▶ [Action item]: Whenever "equipment" appears in a line, please copy that line from the data.

Extracted entries below:

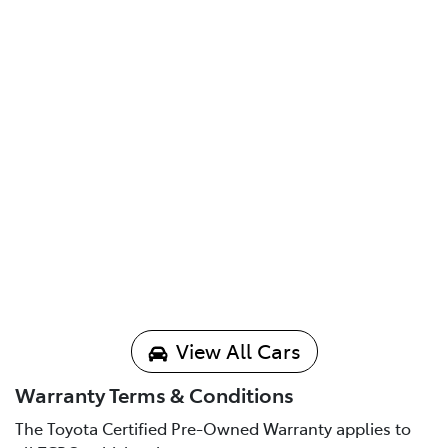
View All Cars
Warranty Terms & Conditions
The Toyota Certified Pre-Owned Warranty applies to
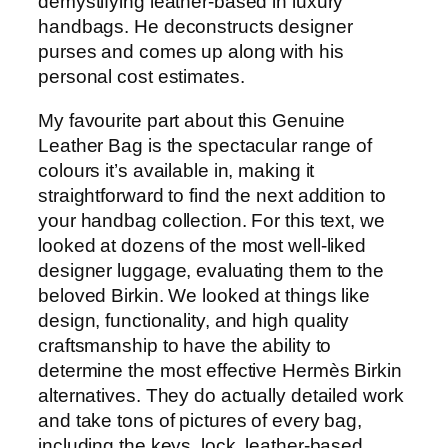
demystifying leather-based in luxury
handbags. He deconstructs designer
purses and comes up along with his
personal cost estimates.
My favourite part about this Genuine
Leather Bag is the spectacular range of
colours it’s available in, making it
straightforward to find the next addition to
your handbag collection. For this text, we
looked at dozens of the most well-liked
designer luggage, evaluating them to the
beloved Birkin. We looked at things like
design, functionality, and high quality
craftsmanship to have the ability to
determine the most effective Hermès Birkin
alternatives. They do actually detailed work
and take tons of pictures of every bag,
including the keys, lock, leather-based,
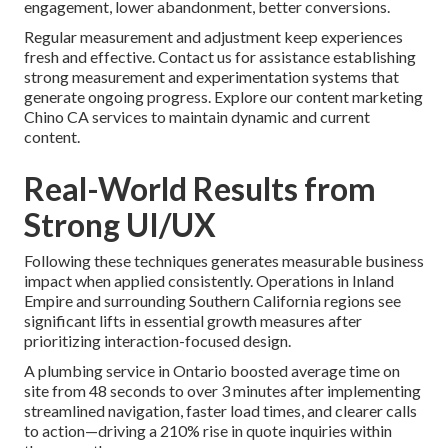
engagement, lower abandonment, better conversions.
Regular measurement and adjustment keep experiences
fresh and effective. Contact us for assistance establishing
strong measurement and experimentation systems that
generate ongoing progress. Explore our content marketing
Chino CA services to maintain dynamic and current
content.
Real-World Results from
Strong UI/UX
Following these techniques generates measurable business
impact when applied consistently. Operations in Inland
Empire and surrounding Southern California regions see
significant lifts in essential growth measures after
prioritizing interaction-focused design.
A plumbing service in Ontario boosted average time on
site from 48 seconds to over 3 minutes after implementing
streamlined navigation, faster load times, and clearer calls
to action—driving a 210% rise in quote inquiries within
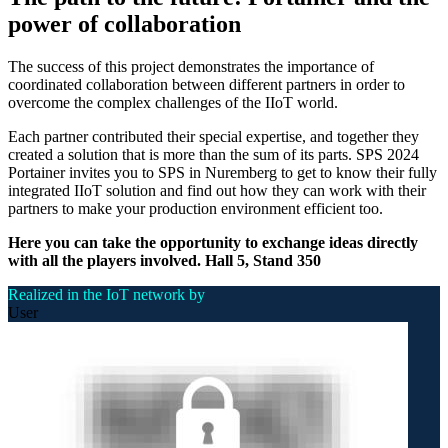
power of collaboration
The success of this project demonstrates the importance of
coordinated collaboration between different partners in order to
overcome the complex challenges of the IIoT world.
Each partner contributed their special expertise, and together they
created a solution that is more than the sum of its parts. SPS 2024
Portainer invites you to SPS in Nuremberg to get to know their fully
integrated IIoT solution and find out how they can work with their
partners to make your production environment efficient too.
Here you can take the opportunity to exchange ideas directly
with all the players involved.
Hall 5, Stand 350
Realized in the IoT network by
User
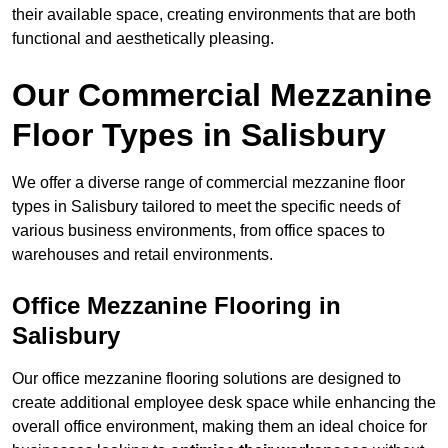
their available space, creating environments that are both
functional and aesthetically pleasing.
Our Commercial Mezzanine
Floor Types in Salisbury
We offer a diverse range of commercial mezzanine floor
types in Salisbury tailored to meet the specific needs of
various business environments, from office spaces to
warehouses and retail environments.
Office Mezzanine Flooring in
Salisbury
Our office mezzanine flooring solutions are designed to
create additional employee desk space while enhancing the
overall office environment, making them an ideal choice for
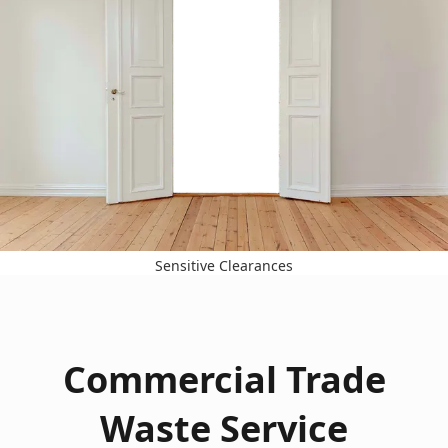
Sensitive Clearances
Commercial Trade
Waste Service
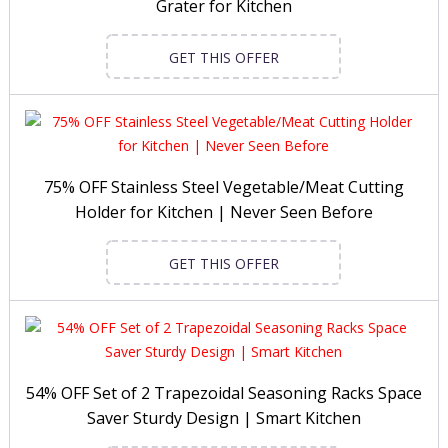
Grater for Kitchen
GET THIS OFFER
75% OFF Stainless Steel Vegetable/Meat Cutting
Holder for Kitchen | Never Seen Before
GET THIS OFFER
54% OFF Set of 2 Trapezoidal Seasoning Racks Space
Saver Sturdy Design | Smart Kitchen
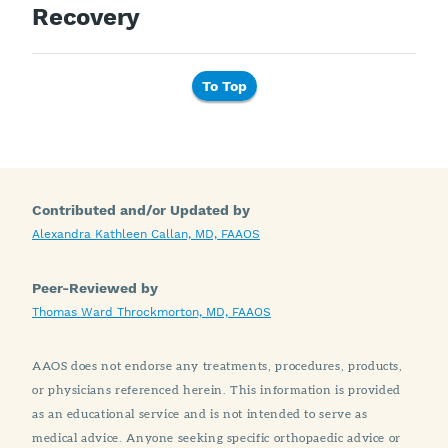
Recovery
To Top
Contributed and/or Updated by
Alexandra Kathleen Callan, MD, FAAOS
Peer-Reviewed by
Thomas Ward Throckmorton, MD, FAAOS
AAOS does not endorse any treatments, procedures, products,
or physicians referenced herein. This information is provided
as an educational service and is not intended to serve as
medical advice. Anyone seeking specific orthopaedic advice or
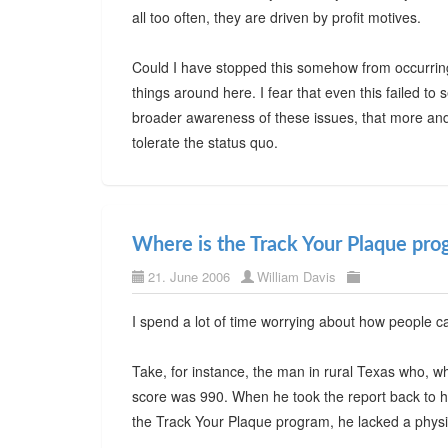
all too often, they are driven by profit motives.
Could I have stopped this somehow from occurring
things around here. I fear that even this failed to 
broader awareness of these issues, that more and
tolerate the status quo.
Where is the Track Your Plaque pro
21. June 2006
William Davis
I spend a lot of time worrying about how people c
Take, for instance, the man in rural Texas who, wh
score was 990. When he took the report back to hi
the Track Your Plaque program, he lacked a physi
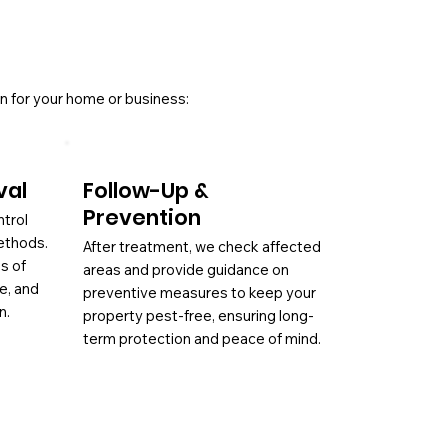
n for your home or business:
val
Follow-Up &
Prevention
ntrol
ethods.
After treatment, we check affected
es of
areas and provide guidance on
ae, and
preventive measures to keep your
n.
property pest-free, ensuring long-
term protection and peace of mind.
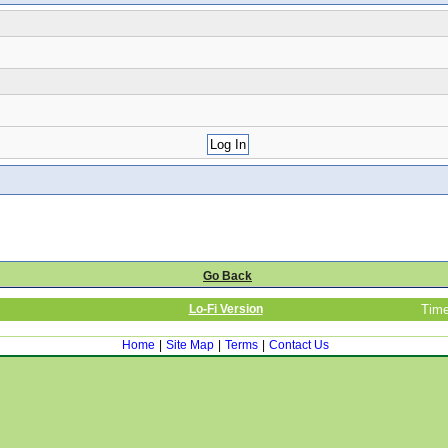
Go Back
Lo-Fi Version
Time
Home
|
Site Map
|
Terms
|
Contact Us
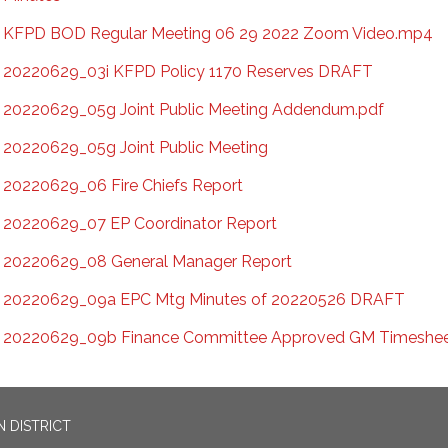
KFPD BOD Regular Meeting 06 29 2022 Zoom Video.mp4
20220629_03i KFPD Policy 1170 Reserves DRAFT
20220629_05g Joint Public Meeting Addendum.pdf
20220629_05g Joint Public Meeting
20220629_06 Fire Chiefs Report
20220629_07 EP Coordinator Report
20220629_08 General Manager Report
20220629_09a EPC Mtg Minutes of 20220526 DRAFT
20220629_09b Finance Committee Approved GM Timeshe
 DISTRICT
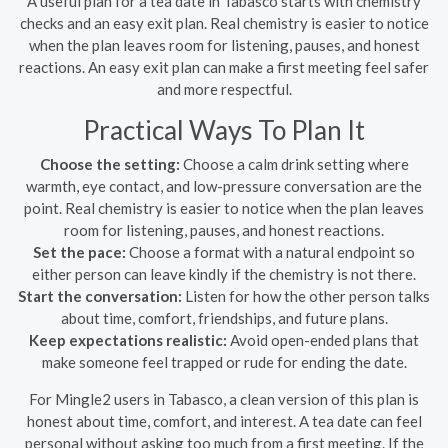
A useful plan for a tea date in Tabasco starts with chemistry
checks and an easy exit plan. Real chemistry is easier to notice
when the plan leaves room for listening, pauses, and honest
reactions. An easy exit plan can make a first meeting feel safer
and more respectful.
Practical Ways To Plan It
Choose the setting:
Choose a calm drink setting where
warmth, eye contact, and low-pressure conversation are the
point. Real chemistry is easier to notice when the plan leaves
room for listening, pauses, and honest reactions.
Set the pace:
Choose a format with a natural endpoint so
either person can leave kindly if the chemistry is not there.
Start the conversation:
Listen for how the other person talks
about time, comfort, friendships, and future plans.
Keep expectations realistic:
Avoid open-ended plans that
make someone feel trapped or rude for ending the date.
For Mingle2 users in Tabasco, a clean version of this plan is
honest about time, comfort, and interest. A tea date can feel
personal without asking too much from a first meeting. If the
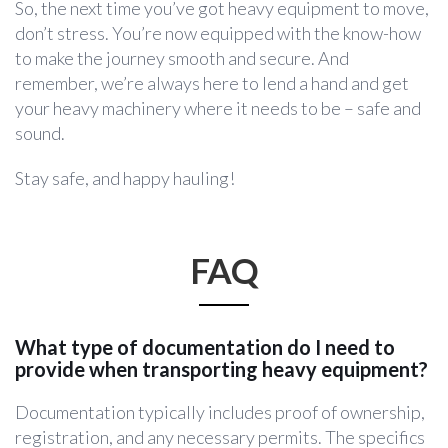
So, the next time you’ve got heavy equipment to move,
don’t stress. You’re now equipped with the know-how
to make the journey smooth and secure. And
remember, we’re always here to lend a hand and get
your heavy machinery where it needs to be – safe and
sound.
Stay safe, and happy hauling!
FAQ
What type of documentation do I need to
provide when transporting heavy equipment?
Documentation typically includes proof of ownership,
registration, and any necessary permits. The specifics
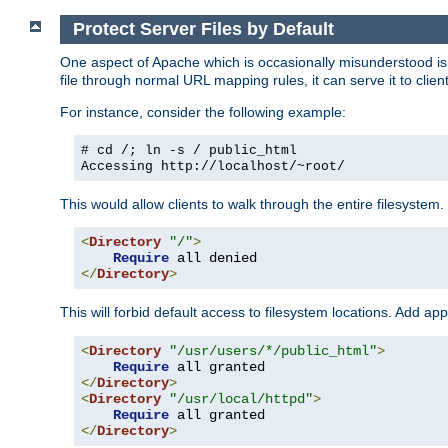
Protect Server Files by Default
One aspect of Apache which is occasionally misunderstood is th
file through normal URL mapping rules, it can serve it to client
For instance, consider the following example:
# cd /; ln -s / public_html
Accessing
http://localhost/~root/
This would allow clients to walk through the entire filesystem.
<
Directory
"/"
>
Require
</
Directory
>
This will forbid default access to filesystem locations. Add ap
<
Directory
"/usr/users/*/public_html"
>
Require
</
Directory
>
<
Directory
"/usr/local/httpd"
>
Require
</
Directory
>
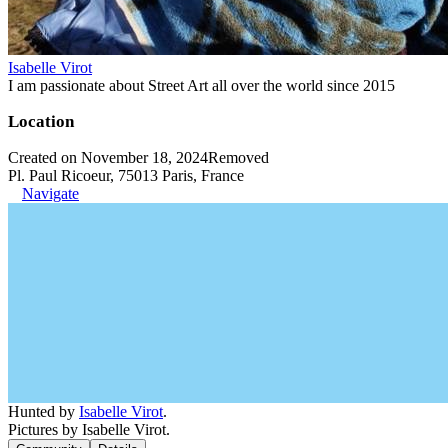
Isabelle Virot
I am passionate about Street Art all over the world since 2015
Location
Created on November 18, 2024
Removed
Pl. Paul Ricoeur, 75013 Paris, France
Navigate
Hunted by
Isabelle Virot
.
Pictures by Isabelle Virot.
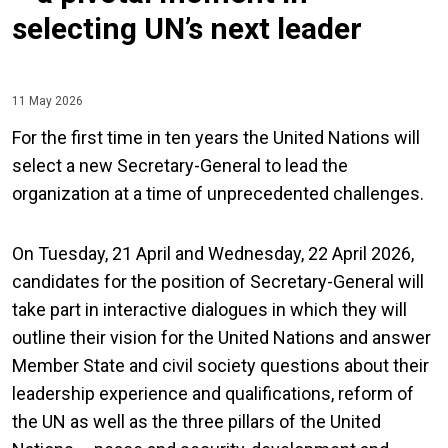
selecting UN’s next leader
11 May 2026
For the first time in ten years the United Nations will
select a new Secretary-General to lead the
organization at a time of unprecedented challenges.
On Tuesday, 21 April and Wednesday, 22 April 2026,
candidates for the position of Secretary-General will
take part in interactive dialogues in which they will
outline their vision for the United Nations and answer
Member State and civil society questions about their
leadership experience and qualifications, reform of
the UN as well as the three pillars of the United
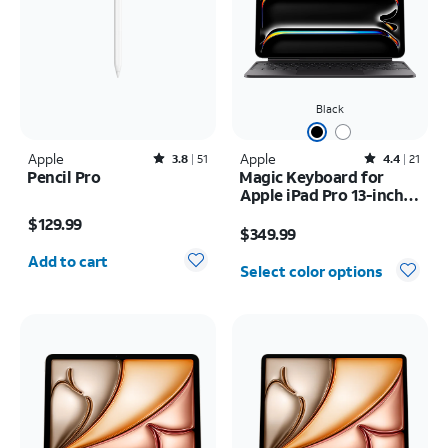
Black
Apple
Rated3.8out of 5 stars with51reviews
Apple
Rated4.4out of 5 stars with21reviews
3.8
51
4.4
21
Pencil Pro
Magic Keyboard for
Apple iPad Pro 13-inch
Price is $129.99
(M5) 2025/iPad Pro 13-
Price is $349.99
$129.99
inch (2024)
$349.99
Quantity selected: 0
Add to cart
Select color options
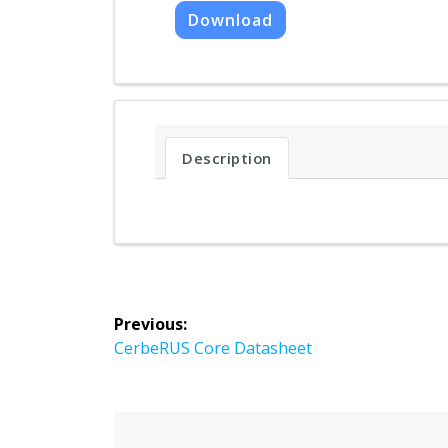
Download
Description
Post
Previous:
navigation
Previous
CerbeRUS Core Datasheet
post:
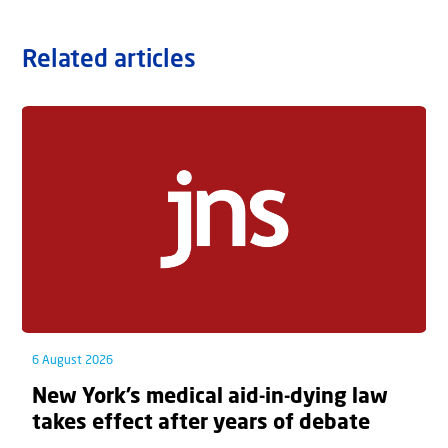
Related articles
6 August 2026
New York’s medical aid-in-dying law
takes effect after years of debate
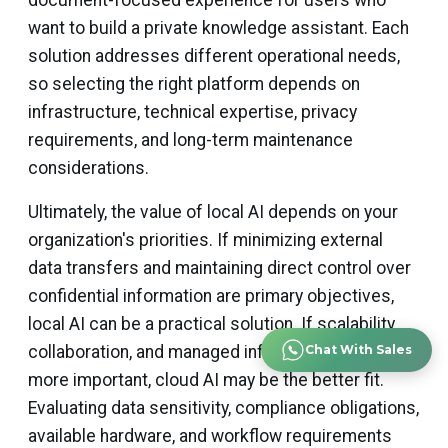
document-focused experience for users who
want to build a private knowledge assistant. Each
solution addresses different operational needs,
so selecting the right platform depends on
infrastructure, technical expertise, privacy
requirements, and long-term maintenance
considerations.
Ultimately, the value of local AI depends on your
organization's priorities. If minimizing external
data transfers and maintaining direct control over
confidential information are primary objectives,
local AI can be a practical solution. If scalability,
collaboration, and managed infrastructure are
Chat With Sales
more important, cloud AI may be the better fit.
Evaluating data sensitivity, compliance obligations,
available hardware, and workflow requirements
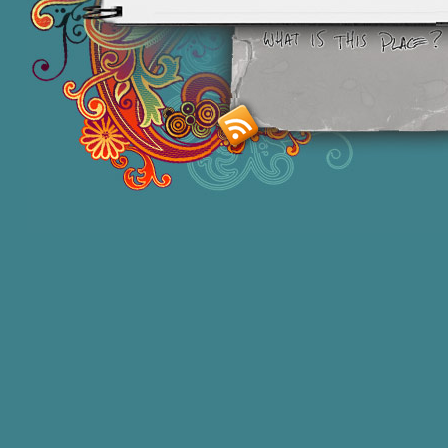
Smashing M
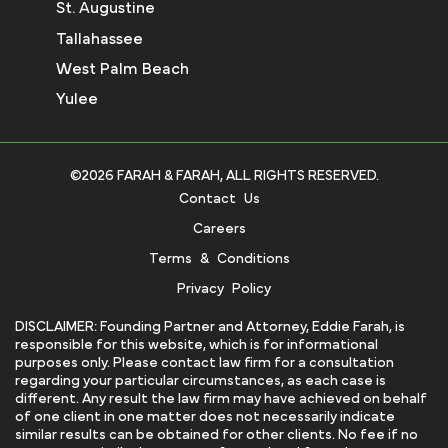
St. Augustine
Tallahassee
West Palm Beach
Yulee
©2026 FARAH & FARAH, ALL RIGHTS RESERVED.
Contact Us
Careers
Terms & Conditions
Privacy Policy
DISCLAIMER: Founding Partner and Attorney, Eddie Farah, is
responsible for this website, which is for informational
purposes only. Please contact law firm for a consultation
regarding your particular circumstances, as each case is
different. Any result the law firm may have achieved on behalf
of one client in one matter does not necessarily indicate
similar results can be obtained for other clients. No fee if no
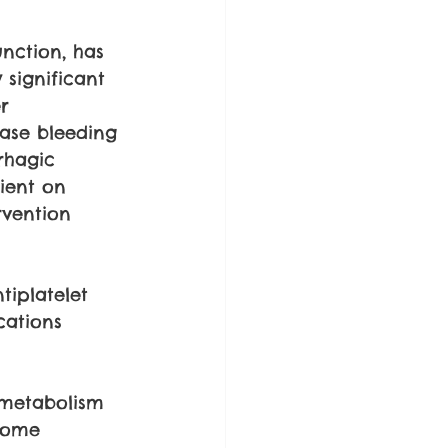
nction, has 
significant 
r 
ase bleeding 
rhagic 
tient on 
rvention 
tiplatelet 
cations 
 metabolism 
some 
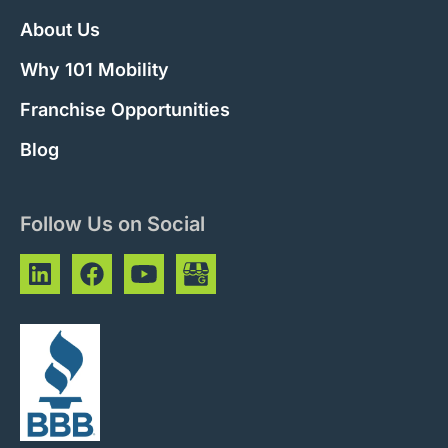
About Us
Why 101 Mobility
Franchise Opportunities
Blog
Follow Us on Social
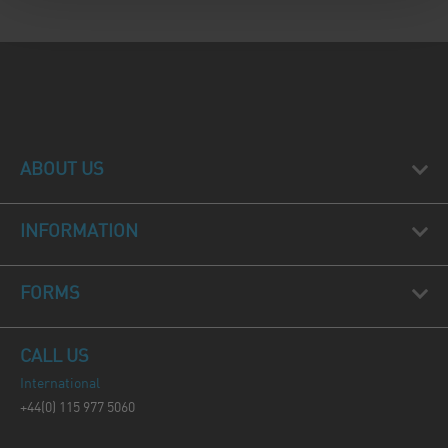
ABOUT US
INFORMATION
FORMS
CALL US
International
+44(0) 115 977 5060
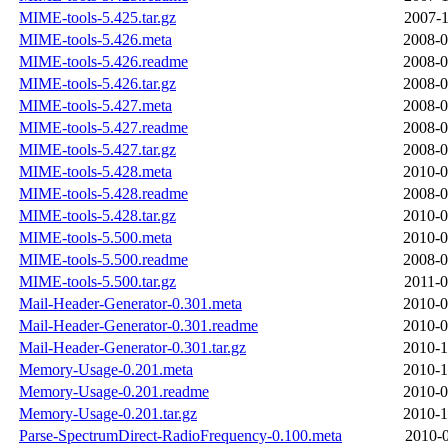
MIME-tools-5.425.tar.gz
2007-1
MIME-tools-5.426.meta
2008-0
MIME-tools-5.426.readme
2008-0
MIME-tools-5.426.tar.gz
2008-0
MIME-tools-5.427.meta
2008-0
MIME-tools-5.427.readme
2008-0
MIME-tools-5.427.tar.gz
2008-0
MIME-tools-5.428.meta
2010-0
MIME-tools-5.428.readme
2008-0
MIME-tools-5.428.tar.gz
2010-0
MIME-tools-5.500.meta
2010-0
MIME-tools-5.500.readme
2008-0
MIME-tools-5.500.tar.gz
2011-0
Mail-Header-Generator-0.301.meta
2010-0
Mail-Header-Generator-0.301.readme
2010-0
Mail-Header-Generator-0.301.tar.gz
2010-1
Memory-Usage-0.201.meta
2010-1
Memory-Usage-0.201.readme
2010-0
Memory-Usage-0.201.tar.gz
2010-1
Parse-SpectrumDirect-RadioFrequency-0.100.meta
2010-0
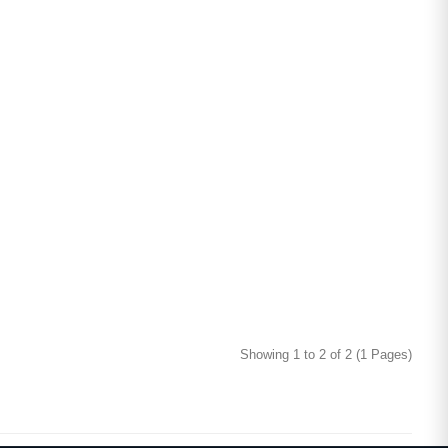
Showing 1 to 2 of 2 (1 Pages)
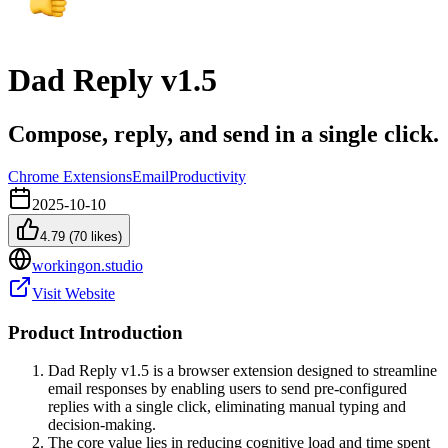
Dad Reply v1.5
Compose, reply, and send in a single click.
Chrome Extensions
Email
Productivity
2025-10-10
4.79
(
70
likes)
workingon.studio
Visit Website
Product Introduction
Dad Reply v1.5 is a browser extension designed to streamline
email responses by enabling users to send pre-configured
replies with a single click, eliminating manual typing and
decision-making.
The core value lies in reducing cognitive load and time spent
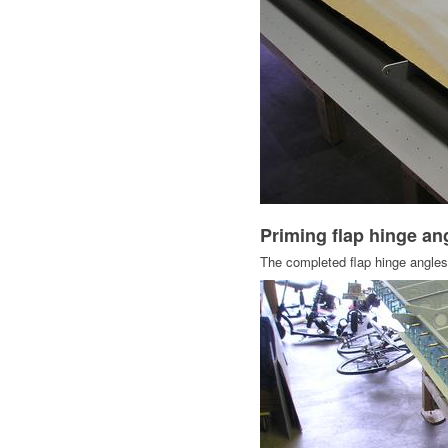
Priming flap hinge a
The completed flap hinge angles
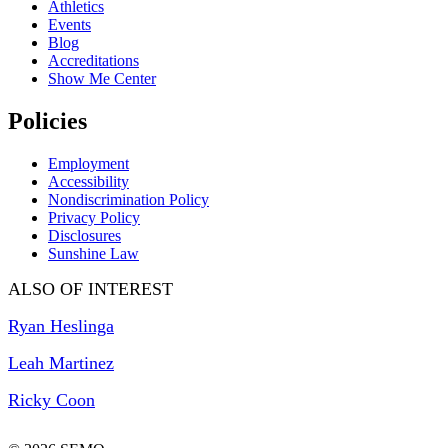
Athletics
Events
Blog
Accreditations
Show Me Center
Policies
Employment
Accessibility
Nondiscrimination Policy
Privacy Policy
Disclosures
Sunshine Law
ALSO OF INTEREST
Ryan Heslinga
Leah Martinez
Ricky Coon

End of Extracted entries.

▶ [Expected answer]:
So, the next time you’ve got heavy equipment to move,
provide when transporting heavy equipment?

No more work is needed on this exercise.